Reducing Corruption in Public Procurement Processes

Fellows: Maria Ines Aran, João Carabetta, Wen Jian, Anna Julià-Verdaguer

Technical Mentor: Pablo Rosado

Project Manager: Josh Sidgwick

Project Partner: Dirección Nacional de Contrataciones Públicas (DNCP)

Public contracts are essential in the delivery of goods and services that people care about and depend on, such as schools, medicines, and roads. Currently, more than 400 public institutions are using Paraguay’s National Directorate of Public Contracting (DNCP) online platform to publish their public tender processes, which results in more than 13,000 processes every year.
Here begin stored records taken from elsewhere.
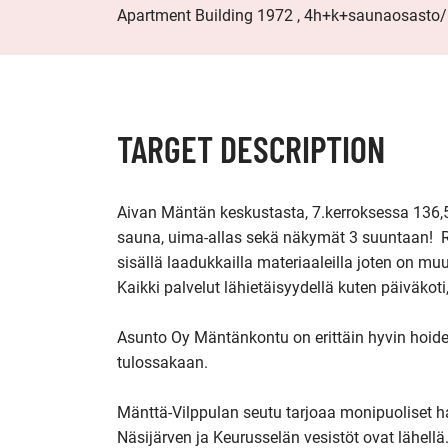
Apartment Building 1972 , 4h+k+saunaosasto/
TARGET DESCRIPTION
Aivan Mäntän keskustasta, 7.kerroksessa 136,5m
sauna, uima-allas sekä näkymät 3 suuntaan!  Run
sisällä laadukkailla materiaaleilla joten on muu
Kaikki palvelut lähietäisyydellä kuten päiväkoti
Asunto Oy Mäntänkontu on erittäin hyvin hoidett
tulossakaan.

Mänttä-Vilppulan seutu tarjoaa monipuoliset ha
Näsijärven ja Keurusselän vesistöt ovat lähellä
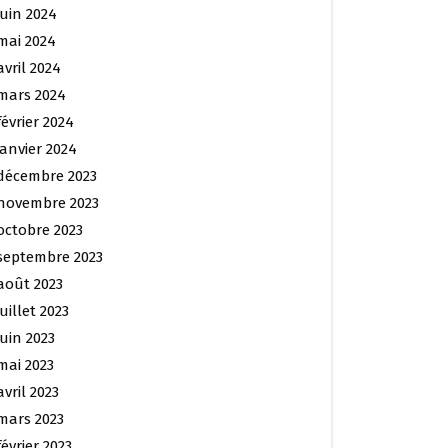
juin 2024
mai 2024
avril 2024
mars 2024
février 2024
janvier 2024
décembre 2023
novembre 2023
octobre 2023
septembre 2023
août 2023
juillet 2023
juin 2023
mai 2023
avril 2023
mars 2023
février 2023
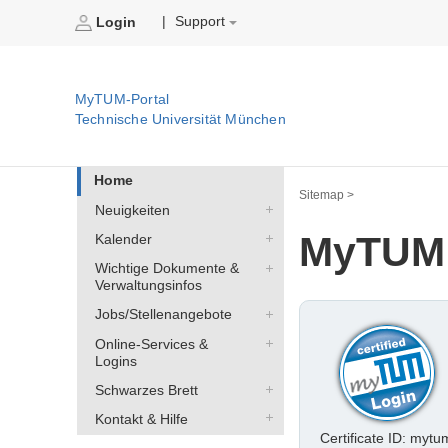
Support
|
Login
MyTUM-Portal
Technische Universität München
Home
Sitemap >
Neuigkeiten
MyTUM
Kalender
Wichtige Dokumente &
Verwaltungsinfos
Jobs/Stellenangebote
Online-Services &
Logins
Schwarzes Brett
Kontakt & Hilfe
Certificate ID: mytu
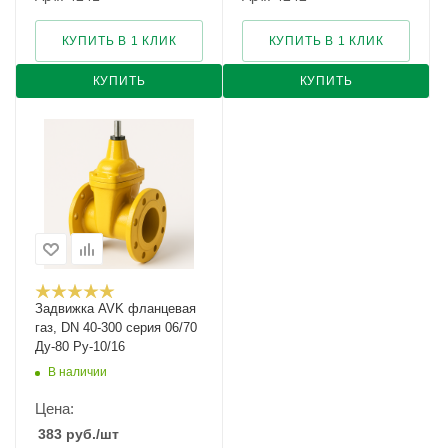
КУПИТЬ В 1 КЛИК
КУПИТЬ В 1 КЛИК
КУПИТЬ
КУПИТЬ
Задвижка AVK фланцевая
газ, DN 40-300 серия 06/70
Ду-80 Ру-10/16
В наличии
Цена:
383
руб.
/шт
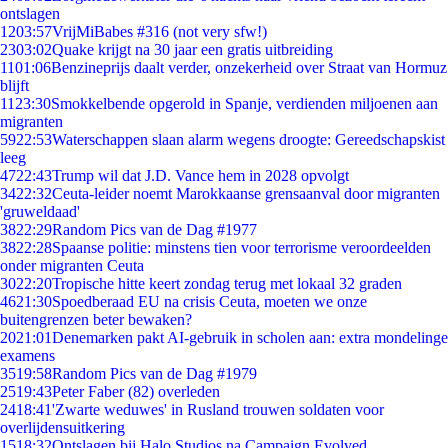
ontslagen
12
03:57
VrijMiBabes #316 (not very sfw!)
23
03:02
Quake krijgt na 30 jaar een gratis uitbreiding
11
01:06
Benzineprijs daalt verder, onzekerheid over Straat van Hormuz
blijft
11
23:30
Smokkelbende opgerold in Spanje, verdienden miljoenen aan
migranten
59
22:53
Waterschappen slaan alarm wegens droogte: Gereedschapskist
leeg
47
22:43
Trump wil dat J.D. Vance hem in 2028 opvolgt
34
22:32
Ceuta-leider noemt Marokkaanse grensaanval door migranten
'gruweldaad'
38
22:29
Random Pics van de Dag #1977
38
22:28
Spaanse politie: minstens tien voor terrorisme veroordeelden
onder migranten Ceuta
30
22:20
Tropische hitte keert zondag terug met lokaal 32 graden
46
21:30
Spoedberaad EU na crisis Ceuta, moeten we onze
buitengrenzen beter bewaken?
20
21:01
Denemarken pakt AI-gebruik in scholen aan: extra mondelinge
examens
35
19:58
Random Pics van de Dag #1979
25
19:43
Peter Faber (82) overleden
24
18:41
'Zwarte weduwes' in Rusland trouwen soldaten voor
overlijdensuitkering
15
18:32
Ontslagen bij Halo Studios na Campaign Evolved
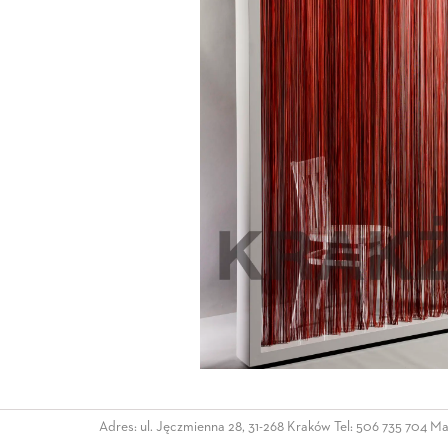
Adres: ul. Jęczmienna 28, 31-268 Kraków Tel:
506 735 704
Mai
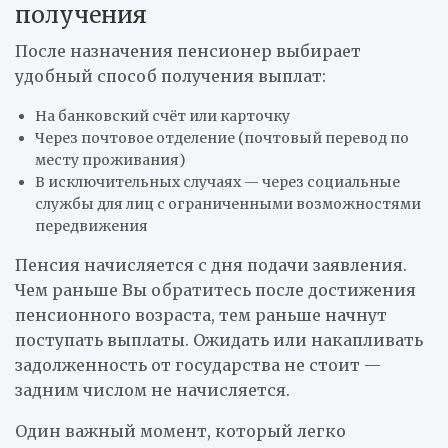
получения
После назначения пенсионер выбирает
удобный способ получения выплат:
На банковский счёт или карточку
Через почтовое отделение (почтовый перевод по
месту проживания)
В исключительных случаях — через социальные
службы для лиц с ограниченными возможностями
передвижения
Пенсия начисляется с дня подачи заявления.
Чем раньше Вы обратитесь после достижения
пенсионного возраста, тем раньше начнут
поступать выплаты. Ожидать или накапливать
задолженность от государства не стоит —
задним числом не начисляется.
Один важный момент, который легко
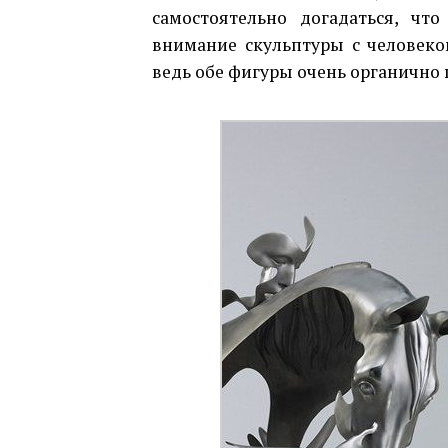
самостоятельно догадаться, ч
внимание скульптуры с человеко
ведь обе фигуры очень органично п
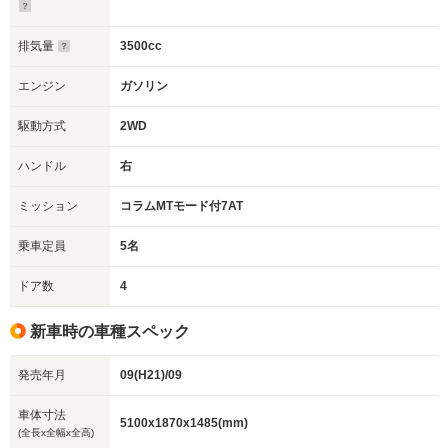
排気量
3500cc
エンジン
ガソリン
駆動方式
2WD
ハンドル
右
ミッション
コラムMTモード付7AT
乗車定員
5名
ドア数
4
新車時の車種スペック
発売年月
09(H21)/09
車体寸法
5100x1870x1485(mm)
(全長x全幅x全高)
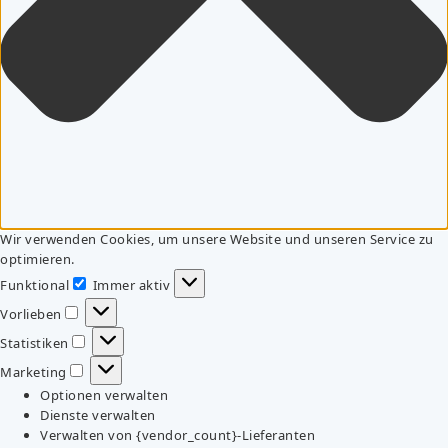
Wir verwenden Cookies, um unsere Website und unseren Service zu
optimieren.
Funktional
Immer aktiv
Funktional
Vorlieben
Vorlieben
Statistiken
Statistiken
Marketing
Marketing
Optionen verwalten
Dienste verwalten
Verwalten von {vendor_count}-Lieferanten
Despite the enormity of what is at stake, or perhaps because of it, public contracting might present cases of corruption, mismanagement and secrecy. Scandals from failed contracting processes still persist: cost overruns in the procurement of goods and services, tender documents addressed to companies related to the environment of power, contract breaches, conflict of interest in awarding bids, signs of collusion. 

There is a very rich information that so far is underutilized for public spending design, monitoring, and evaluation. DNCP is looking to apply data science techniques to better formulate evidence-based public procurement policies. The goal of this project is to find and reduce potential anomalies in public tender documents and improve the quality of public procurement.